# Not there yet, but almost



## Davide (Jan 29, 2004)

This is getting close to what I am waiting for! All new Pivot Shuttle SL barely looks like an eBike, weighs as little as 36.25lbs! The engine is there (thanks Fazua), cut the battery size another 50% (for the same Wh) and I'll get one.

I will probably not get there, but I kind of wonder what marvel e-bikes will be around in just 20 years! They will make the current e-bikes look like plowing delivery-truck-bikes!


----------



## Jack7782 (Jan 1, 2009)

Davide said:


> This is getting close to what I am waiting for! All new Pivot Shuttle SL barely looks like an eBike, weighs as little as 36.25lbs! The engine is there (thanks Fazua), cut the battery size another 50% (for the same Wh) and I'll get one.
> 
> I will probably not get there, but I kind of wonder what marvel e-bikes will be around in just 20 years! They will make the current e-bikes look like plowing delivery-truck-bikes!
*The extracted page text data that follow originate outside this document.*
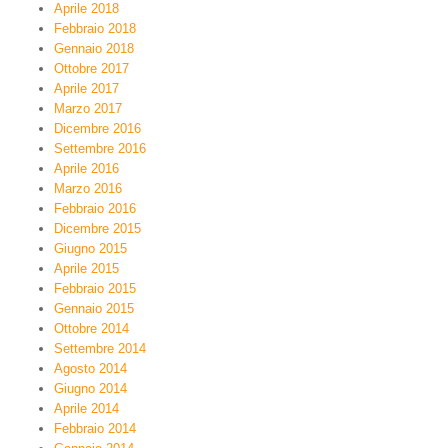
Aprile 2018
Febbraio 2018
Gennaio 2018
Ottobre 2017
Aprile 2017
Marzo 2017
Dicembre 2016
Settembre 2016
Aprile 2016
Marzo 2016
Febbraio 2016
Dicembre 2015
Giugno 2015
Aprile 2015
Febbraio 2015
Gennaio 2015
Ottobre 2014
Settembre 2014
Agosto 2014
Giugno 2014
Aprile 2014
Febbraio 2014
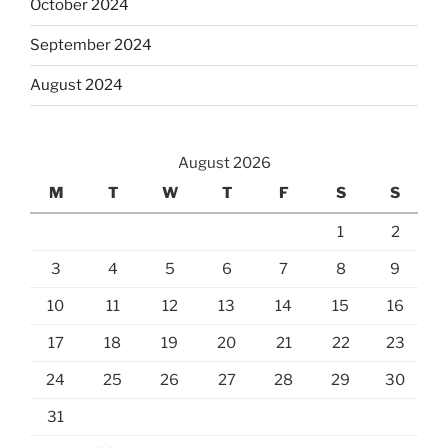
October 2024
September 2024
August 2024
August 2026
M
T
W
T
F
S
S
1
2
3
4
5
6
7
8
9
10
11
12
13
14
15
16
17
18
19
20
21
22
23
24
25
26
27
28
29
30
31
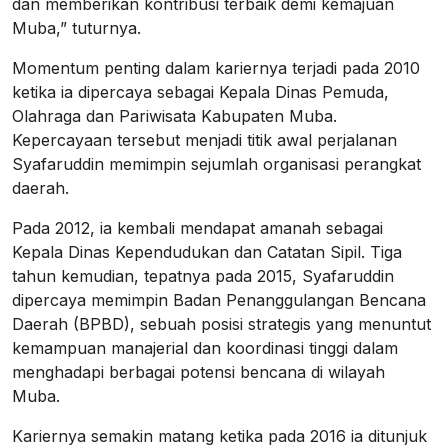
dan memberikan kontribusi terbaik demi kemajuan
Muba,” tuturnya.
Momentum penting dalam kariernya terjadi pada 2010
ketika ia dipercaya sebagai Kepala Dinas Pemuda,
Olahraga dan Pariwisata Kabupaten Muba.
Kepercayaan tersebut menjadi titik awal perjalanan
Syafaruddin memimpin sejumlah organisasi perangkat
daerah.
Pada 2012, ia kembali mendapat amanah sebagai
Kepala Dinas Kependudukan dan Catatan Sipil. Tiga
tahun kemudian, tepatnya pada 2015, Syafaruddin
dipercaya memimpin Badan Penanggulangan Bencana
Daerah (BPBD), sebuah posisi strategis yang menuntut
kemampuan manajerial dan koordinasi tinggi dalam
menghadapi berbagai potensi bencana di wilayah
Muba.
Kariernya semakin matang ketika pada 2016 ia ditunjuk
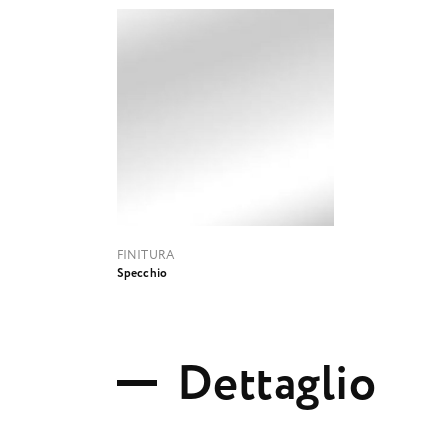
FINITURA
Specchio
D
e
t
t
a
g
l
i
o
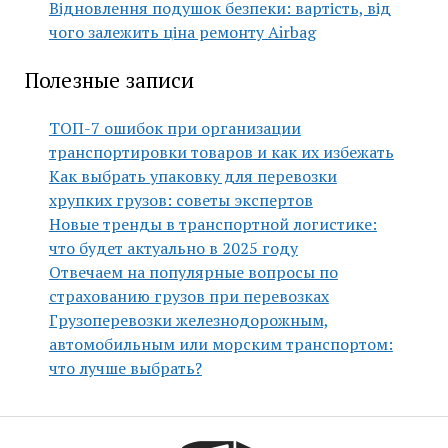
Відновлення подушок безпеки: вартість, від
чого залежить ціна ремонту Airbag
Полезные записи
ТОП-7 ошибок при организации
транспортировки товаров и как их избежать
Как выбрать упаковку для перевозки
хрупких грузов: советы экспертов
Новые тренды в транспортной логистике:
что будет актуально в 2025 году
Отвечаем на популярные вопросы по
страхованию грузов при перевозках
Грузоперевозки железнодорожным,
автомобильным или морским транспортом:
что лучше выбрать?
I wonder if < 40 lb Emtbs will drop below $8-12K USD anytime soon, if ever? I just can't justify that amount when I can buy a *___* for much less.


----------



## 2xPneu (Jan 26, 2004)

“Justifying” a purchase has got to be the lamest thing I’ve seen, and it comes up all the time on this forum. 
FFS if you want one, get one, Who do you have to ”justify” it to? Your spouse? Yourself? People on this forum? So it costs more than a car. Or a house in 1955. Or whatever. Do you “need” one, whatever it may be? Of course not.
The only purchases that can truly be “justified” are those for the necessities of life.
How do you “justify” buying a six pack of beer? You really can’t. You don’t need it to live.
To keep ebike content in the post I am in the queue for a $15K Optibike R17. I currently have a $13K Optibike SIMBB/Black Sheep fat bike. Neither are justifiable. I just wanted them so I bought them.
Oy vey iz mir!


----------



## Yootah (Jun 30, 2017)

2xPneu said:


> How do you “justify” buying a six pack of beer? You really can’t.


Sure you can. You hold up the amount of money it costs vs the amount of time it takes you to make that money and how badly you want the beer. 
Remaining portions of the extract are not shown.